Since in vitro metal reconstitution was not successful for the human enzyme, we attempted to add zinc ions to the M9 medium at various concentrations prior to induction of the cells. The enzyme isolated in this set of experiments contained different amount of naturally incorporated zinc ion during protein synthesis. Fig. 1 shows that the activity of hACMSD is proportional to the zinc content of the enzyme. These results suggest that hACMSD is a zinc-dependent metalloenzyme. Zn-hACMSD yielded steady-state kinetic parameters similar to those of Zn2+-containing pfACMSD.31 A kcat value of 4.8 s−1 was measured for hACMSD with 64.4% zinc ion occupancy. This value is anticipated to be 7.5 s−1 with a fully-loaded zinc ion. The Km (5.8 μM) and the kcat (7.5 s−1) values of hACMSD are comparable to the Km (9.6 μM) and the kcat (6.5 s−1) reported for Zn-pfACMSD with ca. 80% zinc occupancy.31

Figure 1.

Figure 1

The specific catalytic activity of hACMSD as a function of Zn content in the protein. The variation of Zn content was achieved by growing cells in M9 minimum medium supplemented with 0 – 500 μM concentrations of ZnCl2.

When hACMSD was diluted from 800 μM to 200 nM, it lost 90% of activity after 4 h (Fig. 2). Since proteins prefer to form higher oligomer state at higher concentration, the hACMSD dimer will start to dissociate once its concentration drops. Losing catalytic activity after dilution implies that hACMSD is unlikely to be active in the monomeric state. Similar observations have been reported for the bacterial ACMSD.26

Figure 2.

Figure 2

The catalytic activity of hACMSD decays after dilution, indicating that hACMSD has better activity at higher oligomerization state. The relative activity of concentrated and diluted samples was measured under the same conditions as described in the text. The experimental data was fitted with first exponential decay (red line).
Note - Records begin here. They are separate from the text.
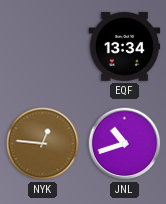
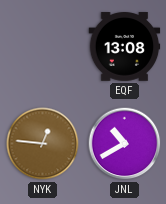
EQF: 13:34 -> 13:08
JNL: 10:42 -> 10:40
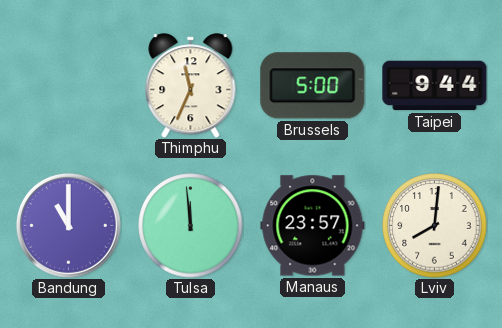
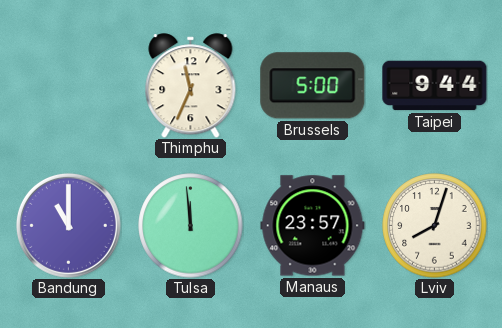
Lviv: 8:01 -> 8:03
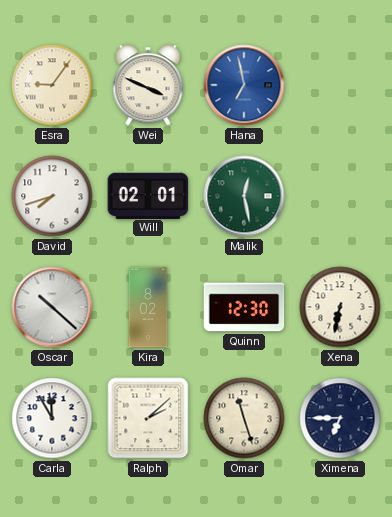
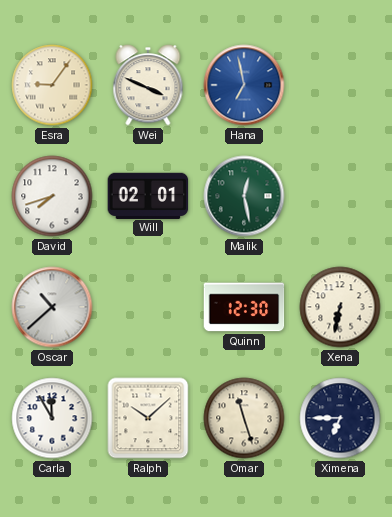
Oscar: 10:22 -> 10:38
Kira: 8:02 -> none
Ralph: 2:08 -> 10:08
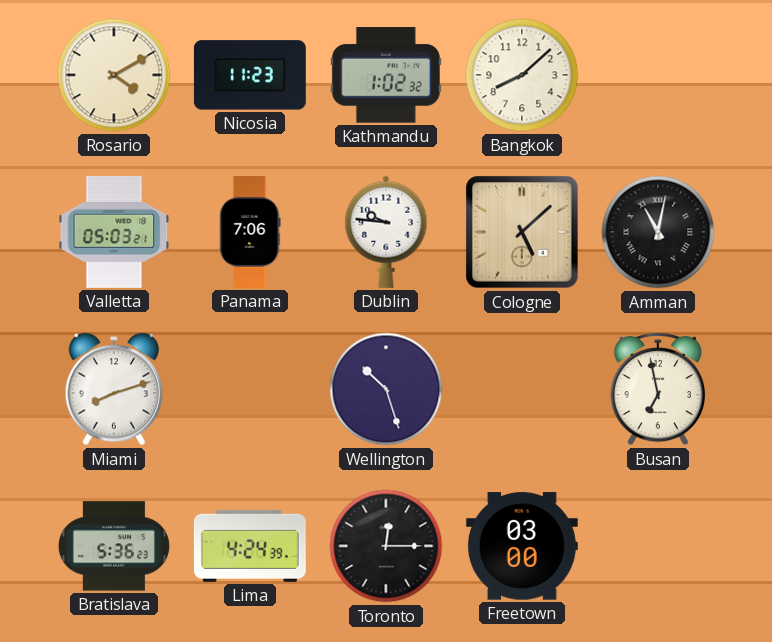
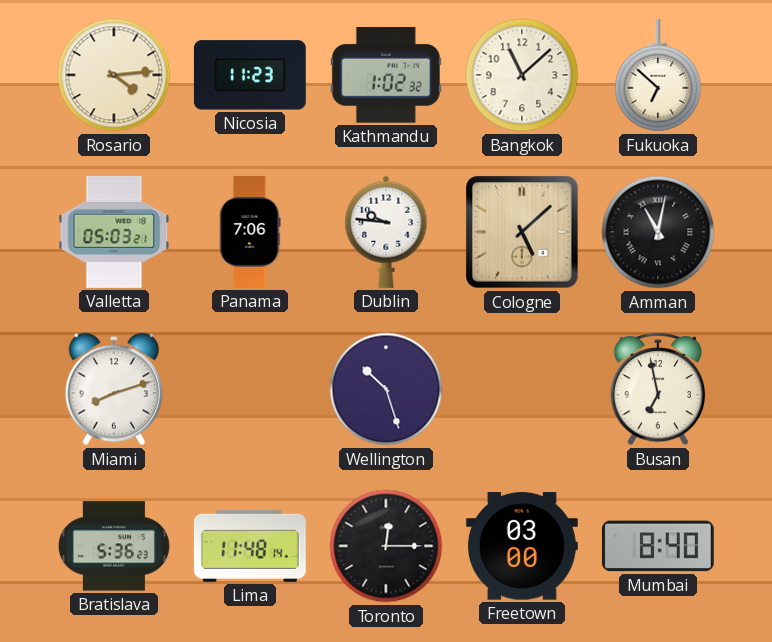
Rosario: 4:10 -> 4:14
Bangkok: 8:08 -> 11:08
Fukuoka: none -> 6:52
Lima: 4:24 -> 11:48
Mumbai: none -> 8:40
Probing the Nature of the Enzyme-Substrate Interactions

Although ACMS is an unstable molecule, we find that it tends to form stable complexes with various metal ions. Because Zn2+ is EPR silent while Cu2+ is EPR active with well refined hyperfine signals sensitive to X-band EPR, copper substituted ACMSD is used in this section of experiment. Fig. 3(A) shows that ACMS binds to a cupric ion in solution. The EPR signal intensity of CuSO4 solution is weak due to the coupling of copper ions. Addition of unstable ACMS to CuSO4 led to the formation of stable Cu2+-ACMS complex which gives rise to well-resolved type II copper EPR spectrum.32 Since this technique is highly sensitive to the changes of the electronic/chemical structure of a Cu2+ ion, especially when the superhyperfine structure is resolved, we analyzed ACMS perturbation to the enzyme-bound copper center by EPR spectroscopy.

Figure 3.

Figure 3

Low-temperature X-band EPR spectroscopic study confirms that the substrate binds to the free metal ion but does not directly coordinate to the catalytic metal ion in ACMSD. (A) Free CuSO4 and CuSO4-ACMS (1:3) at 200 μM concentration, (B) as-isolated Cu-hACMSD (200 μM) and Cu-hACMSD-ACMS (1:3), and (C) a magnified view of superhyperfine structure of Cu-hACMSD in the absence/presence of ACMS (600 μM). The spectrometer conditions: temperature, 20 K; modulation amplitude, 0.3 mT; microwave power, 0.5 mW; time constant, 40.96 ms; and sweep time 1.79 mT/s for the field from 225 to 375 mT.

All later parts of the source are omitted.